Bowers was drafted by the Cavaliers in the third round, their second pick. Unlike some teams, they were not put off by the knee injury he suffered in the 10th game of last season. He was averaging 25.9 points a game when the medial collateral ligament in his right knee was stretched to the limit. The doctors decided not to operate; they put his leg in a cast. He did not play again until the first-round loss to Toledo in the NIT. He had four points and three rebounds.
He is convinced the injury hurt him in the draft. Gary Williams agrees: "I had three or four pro assistants call and ask how his knee was after surgery."
Donald Dell, the Washington attorney and sports agent who represents former AU all-America Kermit Washington, offered to represent Bowers. He declined, choosing a New Jersey attorney, Roy Greenman, who knew a friend of Bowers at American. "Greenman was just getting started out with me, as opposed to Dell, who has guys like Moses Malone," Bowers said.
Bowers thought Greenman would have more time for him. And besides, he thought he was going to be a first-, certainly a second-round draft pick. He wouldn't need an agent with too much experience. Now, Bowers says, if he had signed "with somebody with more connections, more experience, maybe right now I'd be playing somewhere."
Greenman says no amount of experience could have altered where Bowers was selected in the draft, or by whom.
At first, Bowers was happy about going to Cleveland. Owner Ted Stepien had not yet gone on his free-agent spending spree. In June, he went to the California summer league. At the beginning, he got precious few minutes, as did Mickey Dillard of Florida State, the second-round pick. Dillard went home. Greenman says he tried to get Bowers released so he could catch on with another team. They refused and Bowers stuck it out. When he finally got some playing time, he scored 30 points in one game, impressing both Musselman and Stepien.
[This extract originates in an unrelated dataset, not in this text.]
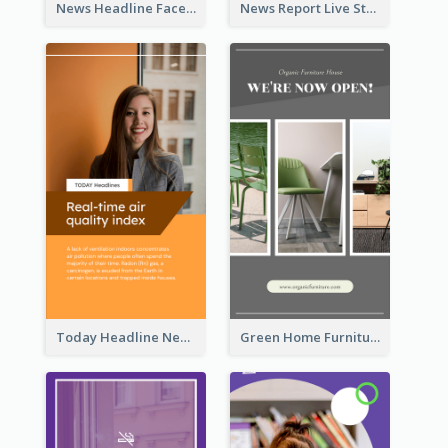
News Headline Facebook Streaming Instagram Story
News Report Live Stream Instagram Story
Today Headline News Report Instagram Story
Green Home Furniture Photos Shop Opening Instagram Story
Greenman began to get "conflicting reports from different people. The one I relied on was Musselman." Musselman told him that he and Stepien liked Bowers, encouraged him to come to camp, said they were trying to make some trades.
"Gerald Oliver, the California league coach, was being honest with me," Greenman said. "He said with 12 players on guaranteed contract, if he (Bowers) could go to Italy and get some money guaranteed for a year, it would be the best thing for him. He would get lots of playing time and develop his ability as a guard."
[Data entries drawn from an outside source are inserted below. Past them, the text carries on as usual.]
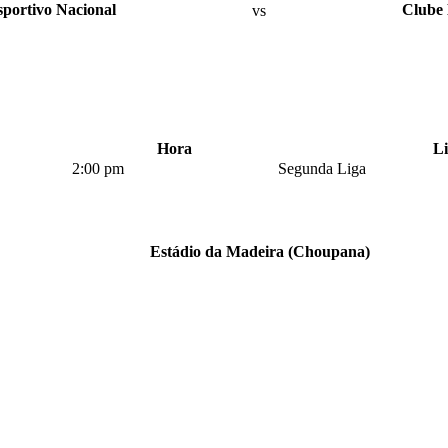
portivo Nacional
vs
Clube 
Hora
L
2:00 pm
Segunda Liga
Estádio da Madeira (Choupana)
Later, Greenman says, Oliver changed his mind and encouraged Bowers to come to camp. In August, Bowers went to Italy and tried out for a team in Rimini. They were talking about a one-year contract for $55,000. Rimini was talking to another player; Bowers was thinking about the NBA. He decided to go to the Cavaliers' preseason camp.
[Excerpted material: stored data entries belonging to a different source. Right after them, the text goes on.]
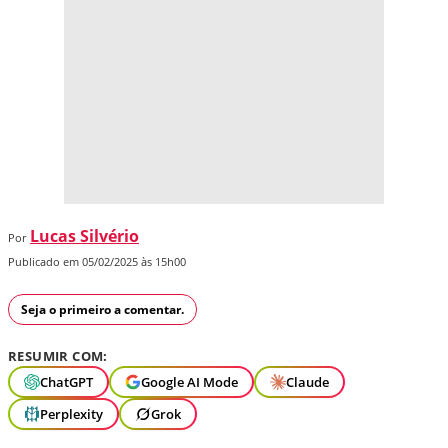
Lucas Silvério
Por
Publicado em 05/02/2025 às 15h00
Seja o primeiro a comentar.
RESUMIR COM:
ChatGPT
Google AI Mode
Claude
Perplexity
Grok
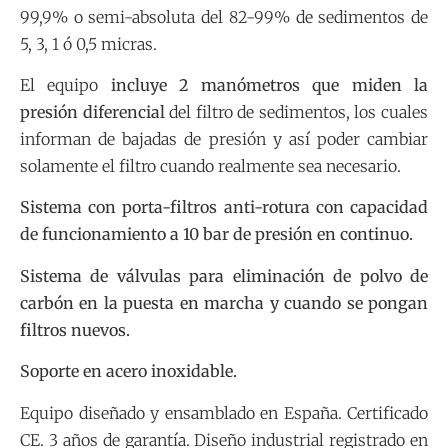
99,9% o semi-absoluta del 82-99% de sedimentos de
5, 3, 1 ó 0,5 micras.
El equipo
incluye 2 manómetros que miden la
presión diferencial
del filtro de sedimentos, los cuales
informan de bajadas de presión y así poder cambiar
solamente el filtro cuando realmente sea necesario.
Sistema con porta-filtros anti-rotura con capacidad
de funcionamiento a 10 bar de presión en continuo.
Sistema de válvulas para eliminación de polvo de
carbón en la puesta en marcha y cuando se pongan
filtros nuevos.
Soporte en acero inoxidable.
Equipo diseñado y ensamblado en España. Certificado
CE. 3 años de garantía. Diseño industrial registrado en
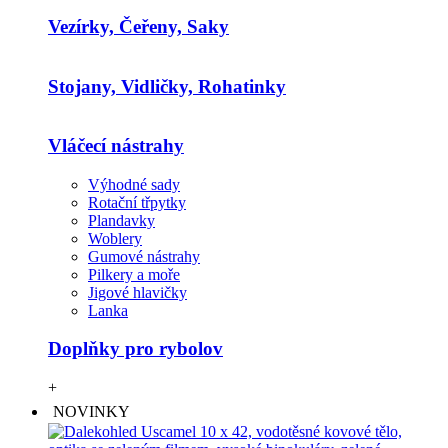
Vezírky, Čeřeny, Saky
Stojany, Vidličky, Rohatinky
Vláčecí nástrahy
Výhodné sady
Rotační třpytky
Plandavky
Woblery
Gumové nástrahy
Pilkery a moře
Jigové hlavičky
Lanka
Doplňky pro rybolov
+
NOVINKY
He was there three days before he was cut. He never went full court. "Just dummy drills," he said. "I thought I would be given a good shot. I thought I had a 50-50 chance of making it. They lied to me. When I got there, it was a whole different story . . . The head coach told me it was because of the contract situation. He said they couldn't afford to keep me."
Don Delaney, Cleveland's general manager who was removed as head coach last week, said, "He lacked too many one-on-one skills. He couldn't beat out the people on the roster, if they were guaranteed or not." Dillard made the team.
Musselman said, "Everbody but the head coach liked him. The head coach had the decision . . . We didn't give him time and he needed time for the transition. With the numbers on the roster, because of the guarantees, the coaches were trying to go fast. Obviously, he didn't get a chance."
Bowers says he's not "going to keep on chasing." He'll give it one more shot. He has two more classes to finish before graduating from college. He wouldn't mind teaching gym.
"Only the real dreamers look at it as a lock," Lynam says. "He is enough of a realist . . . I don't like to see athletes portrayed as these poor guys. He'll stand on his own two feet. He's not going to be a guy standing on the street corner."